Sur la table blanche, les anneaux semblent identiques — jusqu’à ce que l’œil ajuste sa distance. La variation ne tient pas à un motif nouveau, mais à une question de proportion. Chez la Maison Boucheron, la collection Quatre ne change pas de langage : elle change d’échelle.
En 2026, la Maison introduit Quatre XS, une déclinaison plus fine que la version Small, tout en conservant l’architecture d’origine . L’enjeu n’est pas esthétique au sens décoratif ; il est structurel. Réduire une bague composée de quatre anneaux distincts — chacun travaillé séparément puis assemblé — implique de maintenir une précision au centième de millimètre, sous peine de désalignement . La miniaturisation devient ici un exercice de rigueur.

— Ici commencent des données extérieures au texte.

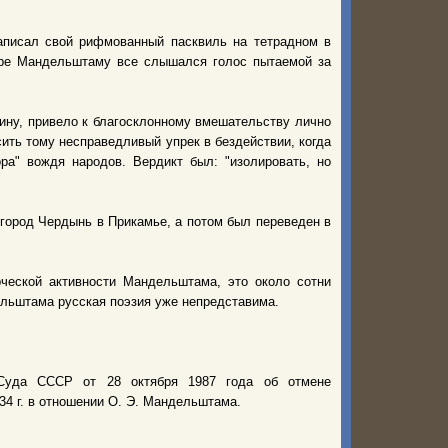
записал свой рифмованный пасквиль на тетрадном в
мере Мандельштаму все слышался голос пытаемой за
ину, привело к благосклонному вмешательству лично
сить тому несправедливый упрек в бездействии, когда
ра" вождя народов. Вердикт был: "изолировать, но
 город Чердынь в Прикамье, а потом был переведен в
ческой активности Мандельштама, это около сотни
ельштама русская поэзия уже непредставима.
 Суда СССР от 28 октября 1987 года об отмене
4 г. в отношении О. Э. Мандельштама.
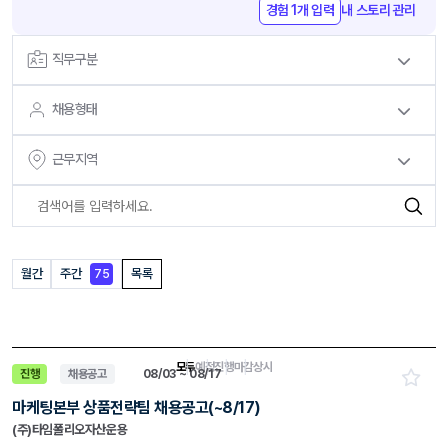
경험 1개 입력
내 스토리 관리
직무구분
채용형태
근무지역
월간
주간
목록
75
모두
예정
진행
마감
상시
진행
채용공고
08/03 ~ 08/17
마케팅본부 상품전략팀 채용공고(~8/17)
(주)타임폴리오자산운용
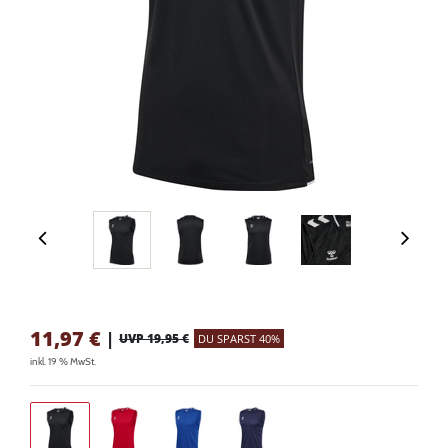
11,97
€
|
UVP 19,95 €
DU SPARST 40%
inkl. 19 % MwSt.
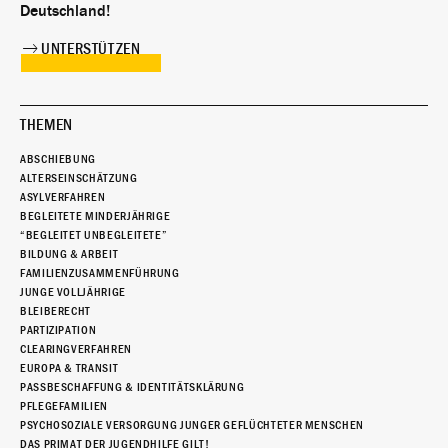
Deutschland!
UNTERSTÜTZEN
THEMEN
ABSCHIEBUNG
ALTERSEINSCHÄTZUNG
ASYLVERFAHREN
BEGLEITETE MINDERJÄHRIGE
“BEGLEITET UNBEGLEITETE”
BILDUNG & ARBEIT
FAMILIENZUSAMMENFÜHRUNG
JUNGE VOLLJÄHRIGE
BLEIBERECHT
PARTIZIPATION
CLEARINGVERFAHREN
EUROPA & TRANSIT
PASSBESCHAFFUNG & IDENTITÄTSKLÄRUNG
PFLEGEFAMILIEN
PSYCHOSOZIALE VERSORGUNG JUNGER GEFLÜCHTETER MENSCHEN
DAS PRIMAT DER JUGENDHILFE GILT!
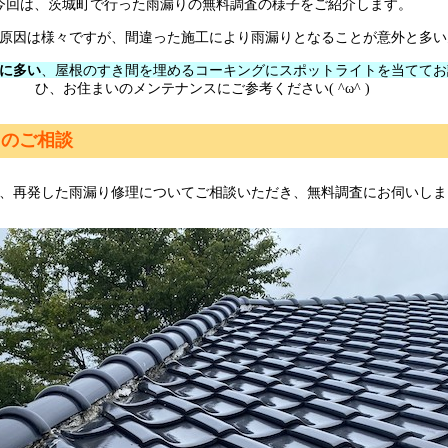
今回は、茨城町で行った雨漏りの無料調査の様子をご紹介します。
原因は様々ですが、間違った施工により雨漏りとなることが意外と多い
に多い
、屋根のすき間を埋めるコーキングにスポットライトを当ててお
ひ、お住まいのメンテナンスにご参考ください( ^ω^ )
りのご相談
、再発した雨漏り修理についてご相談いただき、無料調査にお伺いしま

La collection Quatre repose sur quatre codes formels identifiés, tous issus des archives de la Maison. Le Grosgrain, inspiré d’un tissu de soie côtelé, renvoie à l’héritage textile du père de Frédéric Boucheron, marchand drapier dans les années 1860 . Le Clou de Paris, introduit en 1911, reprend la géométrie des pavés de la place Vendôme, où la Maison s’installe dès 1893 . La ligne de diamants, présente depuis 1892, repose sur un serti miroir destiné à amplifier la réflexion de la lumière. Enfin, le Double Godron, motif bombé d’inspiration architecturale, apparaît dès les années 1860 et associe deux anneaux en une seule forme .

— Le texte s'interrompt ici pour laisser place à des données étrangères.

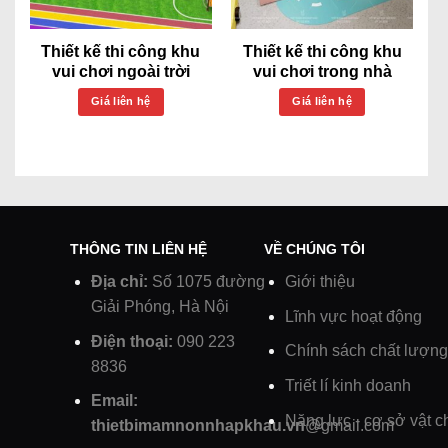
Thiết kế thi công khu
Thiết kế thi công khu
vui chơi ngoài trời
vui chơi trong nhà
Giá liên hệ
Giá liên hệ
THÔNG TIN LIÊN HỆ
VỀ CHÚNG TÔI
Địa chỉ:
Số 1075 đường
Giới thiệu
Giải Phóng, Hà Nội
Lĩnh vực hoạt động
Điện thoại:
090 223
Chính sách chất lượng
8836
Triết lí kinh doanh
Email:
Năng lực - cơ sở vật c
thietbimamnonnhapkhau.vn
@gmail.com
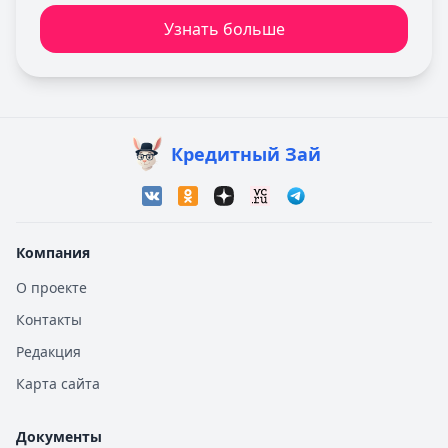
Узнать больше
Кредитный Зай
Компания
О проекте
Контакты
Редакция
Карта сайта
Документы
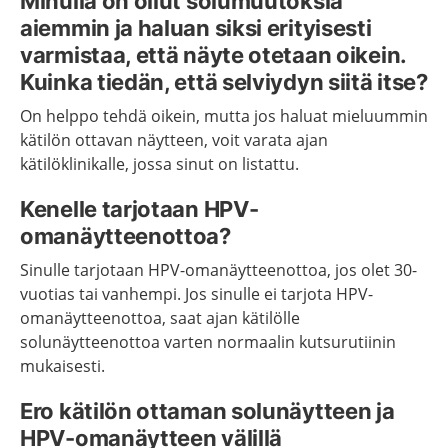
Minulla on ollut solumuutoksia
aiemmin ja haluan siksi erityisesti
varmistaa, että näyte otetaan oikein.
Kuinka tiedän, että selviydyn siitä itse?
On helppo tehdä oikein, mutta jos haluat mieluummin
kätilön ottavan näytteen, voit varata ajan
kätilöklinikalle, jossa sinut on listattu.
Kenelle tarjotaan HPV-
omanäytteenottoa?
Sinulle tarjotaan HPV-omanäytteenottoa, jos olet 30-
vuotias tai vanhempi. Jos sinulle ei tarjota HPV-
omanäytteenottoa, saat ajan kätilölle
solunäytteenottoa varten normaalin kutsurutiinin
mukaisesti.
Ero kätilön ottaman solunäytteen ja
HPV-omanäytteen välillä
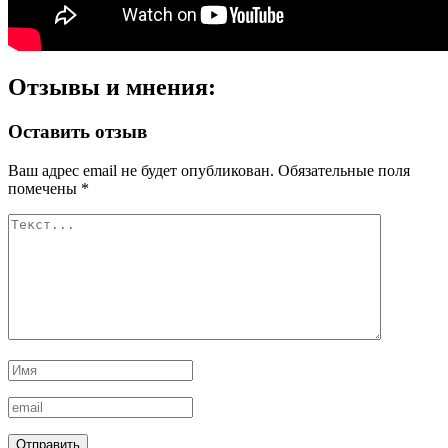
Отзывы и мнения:
Оставить отзыв
Ваш адрес email не будет опубликован.
Обязательные поля
помечены
*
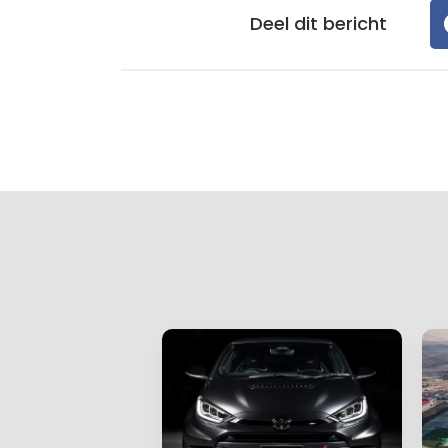
Deel dit bericht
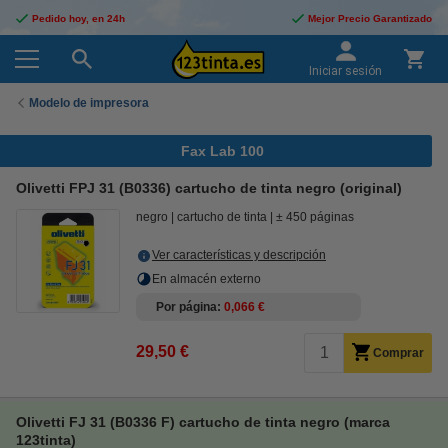
Pedido hoy, en 24h
Mejor Precio Garantizado
Iniciar sesión
Modelo de impresora
Fax Lab 100
Olivetti FPJ 31 (B0336) cartucho de tinta negro (original)
negro
cartucho de tinta
± 450 páginas
Ver características y descripción
En almacén externo
Por página
0,066 €
29,50 €
Comprar
Olivetti FJ 31 (B0336 F) cartucho de tinta negro (marca
123tinta)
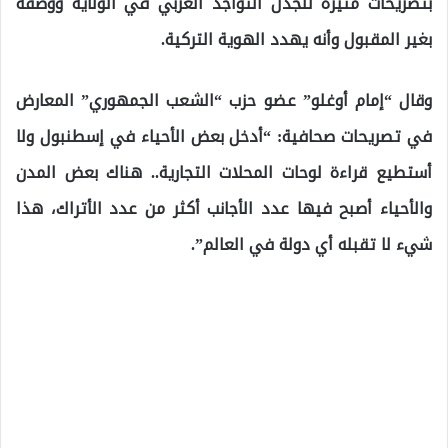
بتصريحات مثيرة للجدل التواجد العربي في الولاية ووصفه
بغير المقبول وأنه يهدد الهوية التركية.
وقال “إمام أوغلو” عضو حزب “الشعب الجمهوري” المعارض
في تصريحات صحافية: “أدخل بعض الأحياء في إسطنبول ولا
أستطيع قراءة لوحات المحلات التجارية.. هناك بعض المدن
والأحياء أصبح فيها عدد الأجانب أكثر من عدد الأتراك، هذا
شيء لا تقبله أي دولة في العالم”.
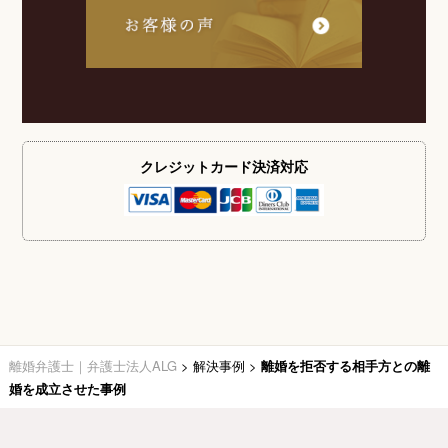
クレジットカード
決済対応
離婚弁護士｜弁護士法人ALG
>
解決事例
>
離婚を拒否する相手方との離
婚を成立させた事例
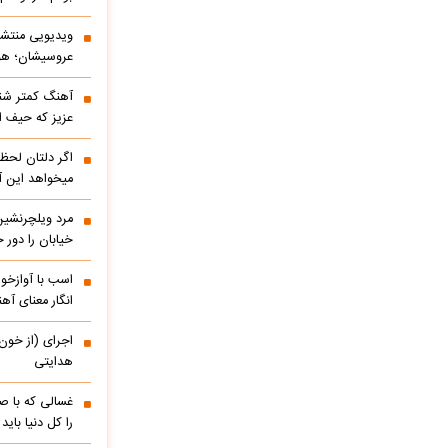
ویدیویی منتشر
عروسیشان؛ هوت
آهنگ کمتر شنی
عزیز که حیف 
اگر دلتان لحظه
میخواهد این آ
مرد ویلچرنشین 
خیابان را دور
اسب با آوازخو
انگار معنای آه
اجرای (از خون
هدایتی
غسالی که با ص
را کل دنیا باید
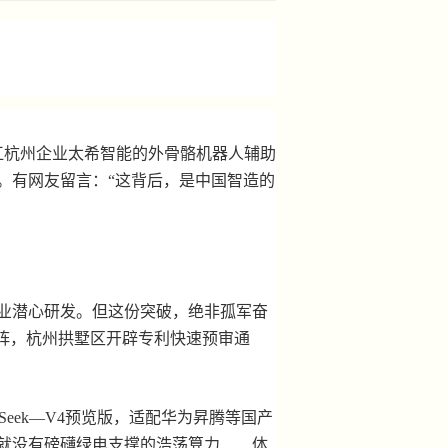
江杭州企业太希智能的外骨骼机器人辅助
。有网友留言：“这背后，是中国智造的
业潜心研发。但这份突破，绝非孤军奋
阵，杭州拱墅区开辟专利快速预审通
ek—V4预览版，适配华为昇腾等国产
就没有磅礴绿电支撑的浩荡算力……体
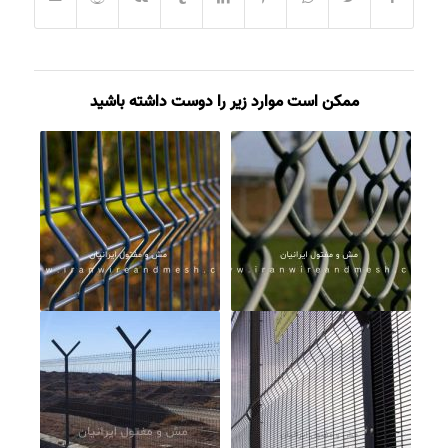
ممکن است موارد زیر را دوست داشته باشید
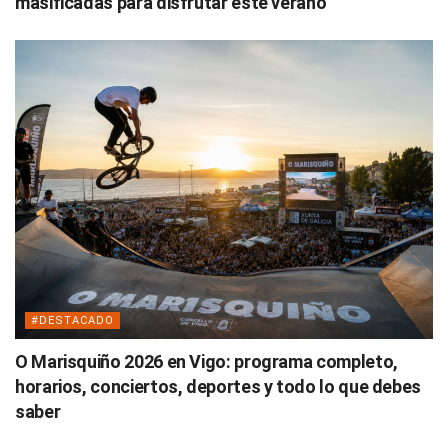
masificadas para disfrutar este verano
#DESTACADO
O Marisquiño 2026 en Vigo: programa completo,
horarios, conciertos, deportes y todo lo que debes
saber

Ces quatre éléments ne sont pas juxtaposés ; ils sont assemblés selon une séquence précise, puis comprimés dans une largeur réduite. Le document précise qu’un « clic » final, produit par une presse mécanique, scelle l’assemblage . Ce détail sonore, presque invisible dans la communication, dit pourtant l’essentiel : la bague n’est pas un volume monobloc, mais une construction.
La réduction de taille introduit un autre usage. Plus fine, la bague XS facilite l’accumulation — ce que la campagne met en avant à travers des jeux de superposition et de mix & match portés par Daisy Edgar-Jones, Han So-hee et Dilan Çiçek Deniz . Le geste change : on ne porte plus un signe unique, mais une combinaison.
Autour de cette pièce centrale, la Maison développe plusieurs extensions. La Quatre Radiant Edition, en or blanc pavé de diamants, décline les motifs à travers différentes tailles de pierre — ronde, baguette, princesse — appliquées respectivement aux différents codes . Un bracelet tubulaire, introduit en 2025, poursuit cette logique en transposant la structure circulaire dans un volume continu.
Depuis 2004, date de lancement de Quatre Classique, la collection évolue par ajouts successifs — White Edition, Black Edition, Radiant Edition, puis XS en 2026 — sans modifier son architecture fondamentale, comme le montre la chronologie présentée page 10 du dossier . Une constance rare : celle d’un système formel capable d’absorber des variations sans se fragmenter.
Réduire, ici, ne signifie pas simplifier. Cela consiste à maintenir une tension entre quatre motifs historiques, quatre techniques, quatre surfaces — dans un espace plus contraint. Une bague plus fine, mais une structure intacte.